B. LES MOYENS DES SERVICES (TITRE III)

Les dépenses ordinaires constituent 99,8 % des crédits du budget de l'enseignement scolaire. Elles s'élèvent à 53,92 milliards d'euros (+ 2,3 %) dans le projet de loi de finances pour 2003.

Les moyens des services représentent 86 % des dépenses ordinaires. Ils s'établissent à 46,41 milliards d'euros en 2002.

Plus de 96 % des moyens des services, et plus 83 % des dépenses ordinaires, sont directement consacrées aux traitements des personnels en activité, aux pensions des retraités et aux charges sociales, pour un montant total de 44,8 milliards d'euros.

Cela souligne, s'il en est encore besoin, l'enjeu que représentent la politique salariale et la gestion prévisionnelle des emplois .

1. Les crédits destinés directement aux rémunérations et aux charges sociales des personnels

Les dépenses directement 81 ( * ) consacrées aux rémunérations et aux pensions progressent de 990 millions d'euros (+ 2,2 %) dans le projet de budget pour 2003.

Cette progression s'explique aux deux-tiers par la hausse des dépenses de pension prises en charge par la section budgétaire (+ 640 millions d'euros ). On peut d'ailleurs souligner de manière plus générale le dynamisme des dépenses de pensions, qui devraient doubler entre 1994 et 2004.

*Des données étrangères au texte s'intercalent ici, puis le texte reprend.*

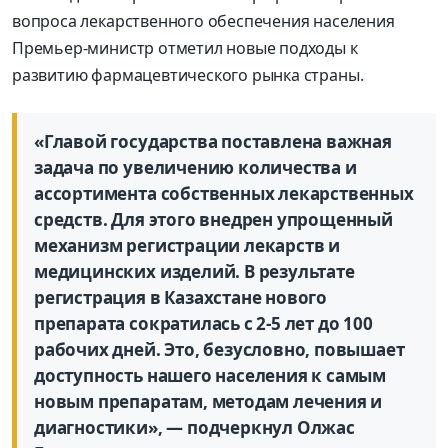
вопроса лекарственного обеспечения населения
Премьер-министр отметил новые подходы к
развитию фармацевтического рынка страны.
«Главой государства поставлена важная
задача по увеличению количества и
ассортимента собственных лекарственных
средств. Для этого внедрен упрощенный
механизм регистрации лекарств и
медицинских изделий. В результате
регистрация в Казахстане нового
препарата сократилась с 2-5 лет до 100
рабочих дней. Это, безусловно, повышает
доступность нашего населения к самым
новым препаратам, методам лечения и
диагностики», — подчеркнул Олжас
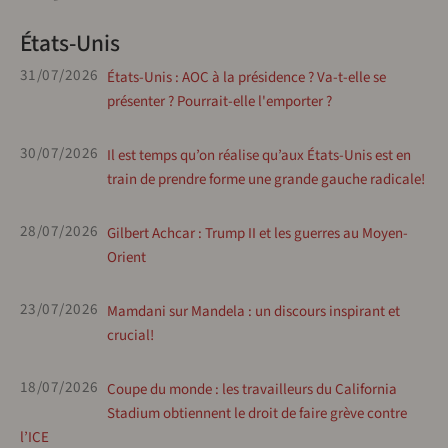
États-Unis
31/07/2026
États-Unis : AOC à la présidence ? Va-t-elle se
présenter ? Pourrait-elle l'emporter ?
30/07/2026
Il est temps qu’on réalise qu’aux États-Unis est en
train de prendre forme une grande gauche radicale!
28/07/2026
Gilbert Achcar : Trump II et les guerres au Moyen-
Orient
23/07/2026
Mamdani sur Mandela : un discours inspirant et
crucial!
18/07/2026
Coupe du monde : les travailleurs du California
Stadium obtiennent le droit de faire grève contre
l’ICE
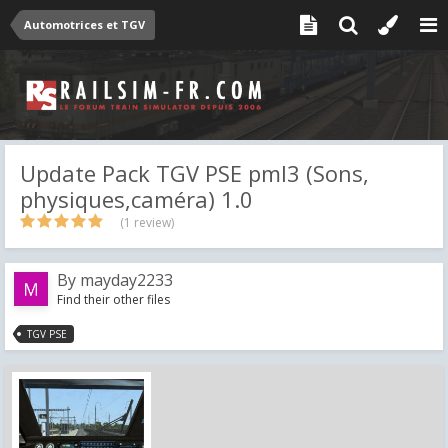
Automotrices et TGV
Update Pack TGV PSE pml3 (Sons,
physiques,caméra) 1.0
(1 review)
By
mayday2233
Find their other files
TGV PSE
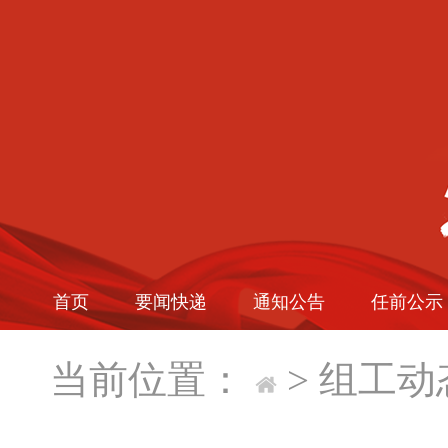
首页
要闻快递
通知公告
任前公示
当前位置：
>
组工动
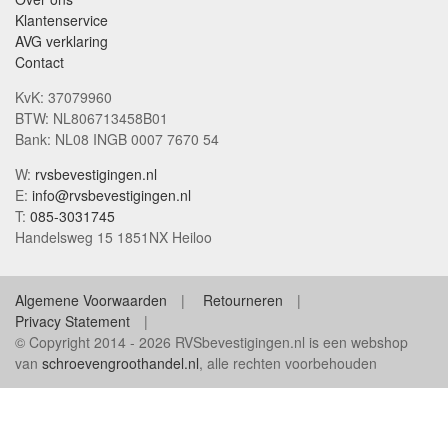
Klantenservice
AVG verklaring
Contact
KvK: 37079960
BTW: NL806713458B01
Bank: NL08 INGB 0007 7670 54
W:
rvsbevestigingen.nl
E:
info@rvsbevestigingen.nl
T:
085-3031745
Handelsweg 15 1851NX Heiloo
Algemene Voorwaarden
Retourneren
Privacy Statement
© Copyright 2014 - 2026 RVSbevestigingen.nl is een webshop
van
schroevengroothandel.nl
, alle rechten voorbehouden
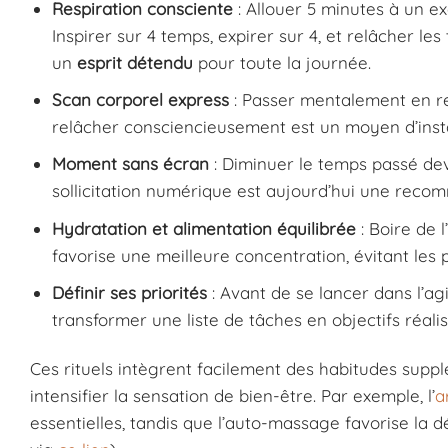
Respiration consciente
: Allouer 5 minutes à un e
Inspirer sur 4 temps, expirer sur 4, et relâcher 
un
esprit détendu
pour toute la journée.
Scan corporel express
: Passer mentalement en re
relâcher consciencieusement est un moyen d’insta
Moment sans écran
: Diminuer le temps passé dev
sollicitation numérique est aujourd’hui une reco
Hydratation et alimentation équilibrée
: Boire de 
favorise une meilleure concentration, évitant les pi
Définir ses priorités
: Avant de se lancer dans l’ag
transformer une liste de tâches en objectifs réali
Ces rituels intègrent facilement des habitudes supp
intensifier la sensation de bien-être. Par exemple, l’
a
essentielles, tandis que l’auto-massage favorise la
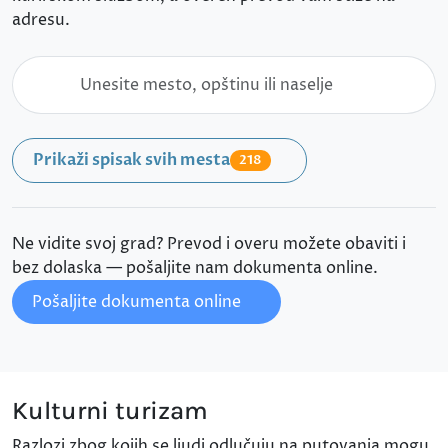
adresu.
Prikaži spisak svih mesta
218
Ne vidite svoj grad? Prevod i overu možete obaviti i
bez dolaska — pošaljite nam dokumenta online.
Pošaljite dokumenta online
Kulturni turizam
Razlozi zbog kojih se ljudi odlučuju na putovanja mogu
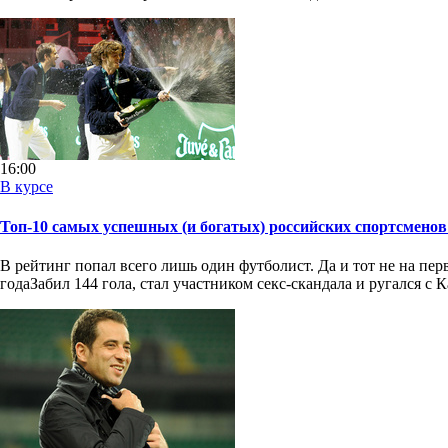
16:00
В курсе
Топ-10 самых успешных (и богатых) российских спортсменов 
В рейтинг попал всего лишь один футболист. Да и тот не на пе
годаЗабил 144 гола, стал участником секс-скандала и ругался с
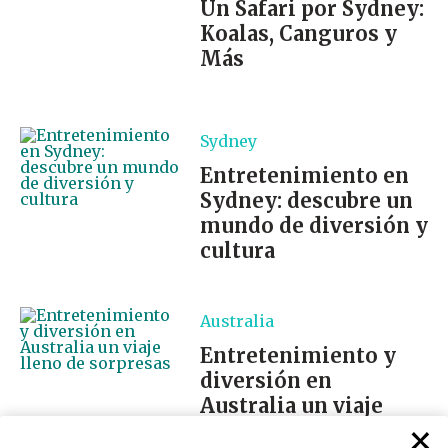
Un Safari por Sydney:
Koalas, Canguros y
Más
Sydney
Entretenimiento en
Sydney: descubre un
mundo de diversión y
cultura
Australia
Entretenimiento y
diversión en
Australia un viaje
×
lleno de sorpresas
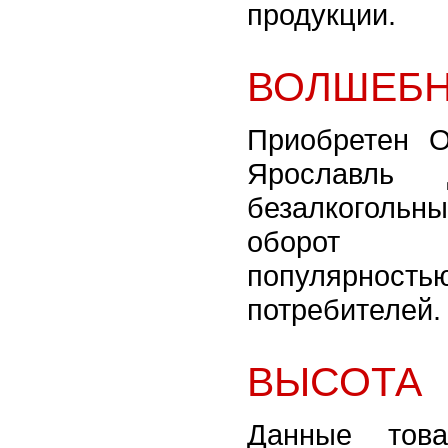
продукции.
ВОЛШЕБН
Приобретен 
Ярославль 
безалкогольны
оборот 
популяр
потребителей.
ВЫСОТА
Данные тов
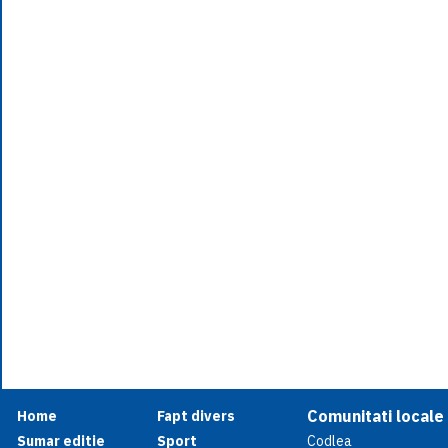
Comunitati locale
Home
Fapt divers
Sumar editie
Sport
Codlea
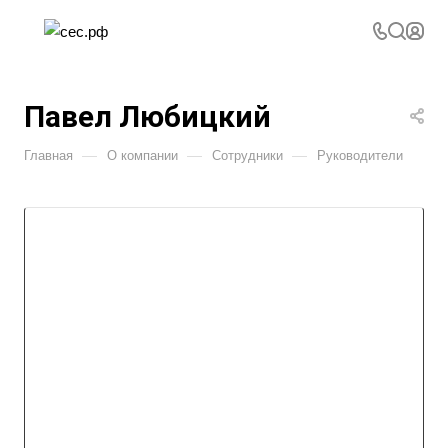
Павел Любицкий
—
—
—
Главная
О компании
Сотрудники
Руководители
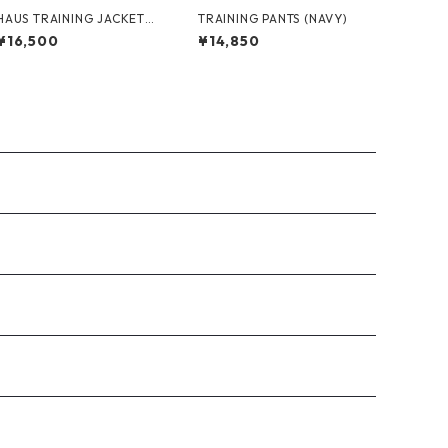
HAUS TRAINING JACKET
TRAINING PANTS (NAVY)
(OLIVE)
¥16,500
¥14,850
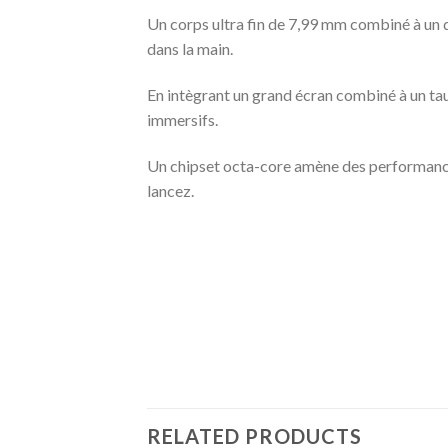
Un corps ultra fin de 7,99 mm combiné à un d
dans la main.
En intègrant un grand écran combiné à un taux
immersifs.
Un chipset octa-core amène des performances 
lancez.
RELATED PRODUCTS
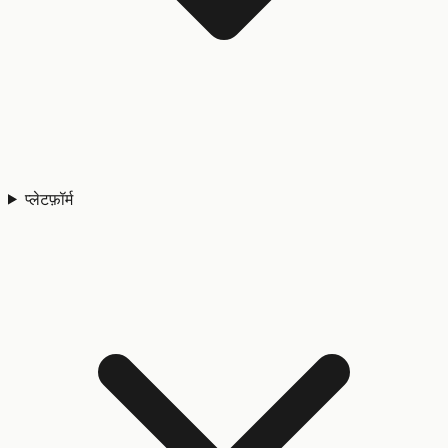
प्लेटफ़ॉर्म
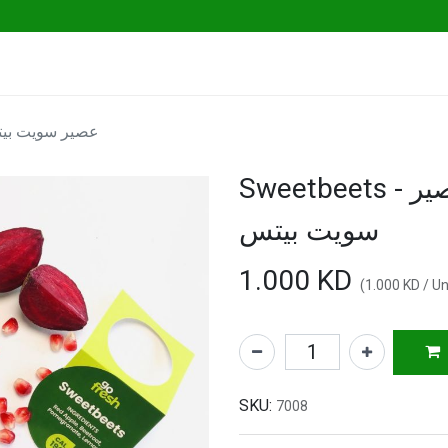
ables
Herbs & Greens
Go Fresh Eats
عصير سويت بيتس - ع
Sweetbeets - عصير سويت بيتس - عصير
سويت بيتس
1.000
KD
(
1.000
KD
/
Un
SKU:
7008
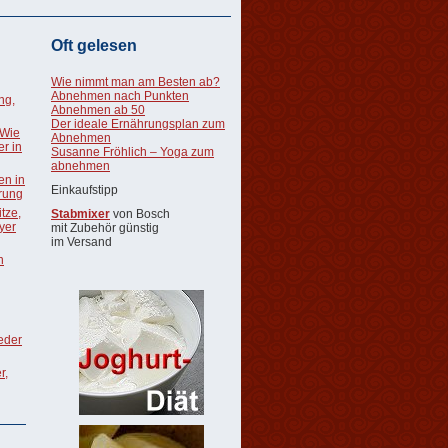
Oft gelesen
Wie nimmt man am Besten ab?
Abnehmen nach Punkten
ng,
Abnehmen ab 50
Der ideale Ernährungsplan zum
 Wie
Abnehmen
r in
Susanne Fröhlich – Yoga zum
abnehmen
en in
Einkaufstipp
rung
tze,
Stabmixer
von Bosch
oyer
mit Zubehör günstig
im Versand
n
ieder
r,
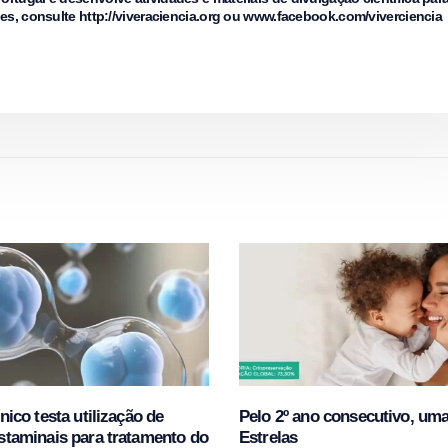
ões, consulte http://viveraciencia.org ou www.facebook.com/viverciencia
nico testa utilização de
Pelo 2º ano consecutivo, um
staminais para tratamento do
Estrelas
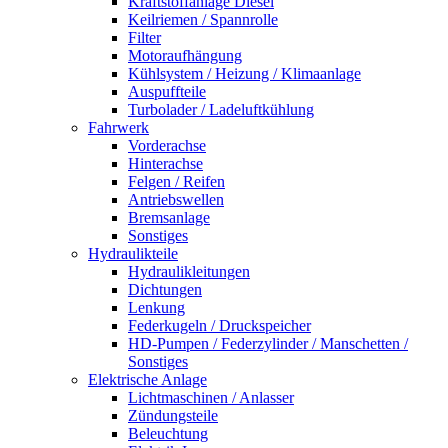
Kraftstoffanlage Diesel
Keilriemen / Spannrolle
Filter
Motoraufhängung
Kühlsystem / Heizung / Klimaanlage
Auspuffteile
Turbolader / Ladeluftkühlung
Fahrwerk
Vorderachse
Hinterachse
Felgen / Reifen
Antriebswellen
Bremsanlage
Sonstiges
Hydraulikteile
Hydraulikleitungen
Dichtungen
Lenkung
Federkugeln / Druckspeicher
HD-Pumpen / Federzylinder / Manschetten /
Sonstiges
Elektrische Anlage
Lichtmaschinen / Anlasser
Zündungsteile
Beleuchtung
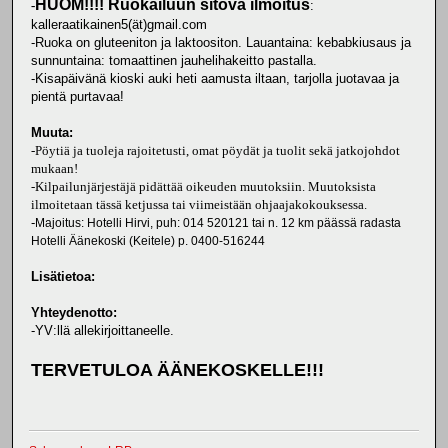
HUOM!!!! Ruokailuun sitova ilmoitus
-
:
kalleraatikainen5(ät)gmail.com
-Ruoka on gluteeniton ja laktoositon. Lauantaina: kebabkiusaus ja
sunnuntaina: tomaattinen jauhelihakeitto pastalla.
-Kisapäivänä kioski auki heti aamusta iltaan, tarjolla juotavaa ja
pientä purtavaa!
Muuta:
-Pöytiä ja tuoleja rajoitetusti, omat pöydät ja tuolit sekä jatkojohdot
mukaan!
-Kilpailunjärjestäjä pidättää oikeuden muutoksiin. Muutoksista
ilmoitetaan tässä ketjussa tai viimeistään ohjaajakokouksessa.
-
Majoitus: Hotelli Hirvi, puh: 014 520121 tai n. 12 km päässä radasta
Hotelli Äänekoski (Keitele) p. 0400-516244
Lisätietoa:
Yhteydenotto:
-YV:llä allekirjoittaneelle.
TERVETULOA ÄÄNEKOSKELLE!!!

Evolution du montant des pensions de la jeunesse et de l'éducation nationale

(en milliards d'euros)

1994

1995

1996

1998

1999

2000

2001

2002

2003

Montant total

7,23

8,00

8,43

9,65

10,37

11,11

11,93

12,81

nc

dont au budget de l'enseignement scolaire

6,36

6,64

7,36

8,27

8,87

9,51

10,08

10,93

11,57

Source : ministère de l'éducation nationale.

Cette progression s'explique également, à hauteur de 223 millions d'euros , par l'effet en année pleine des mesures décidées par le précédent gouvernement , soit :

- à hauteur de 48 millions d'euros par l'incidence en année pleine des mesures de revalorisation du point de la fonction publique et des prestations familiales intervenues au cours du premier semestre 2002 ;

- à hauteur de 78 millions d'euros par l'effet en année pleine des créations d'emplois budgétaires (au nombre de 10.942) intervenues à la rentrée 2002 ;

- à hauteur de 97 millions d'euros par l'effet en année pleine des mesures de revalorisation catégorielles inscrites dans la loi de finances initiale pour 2002.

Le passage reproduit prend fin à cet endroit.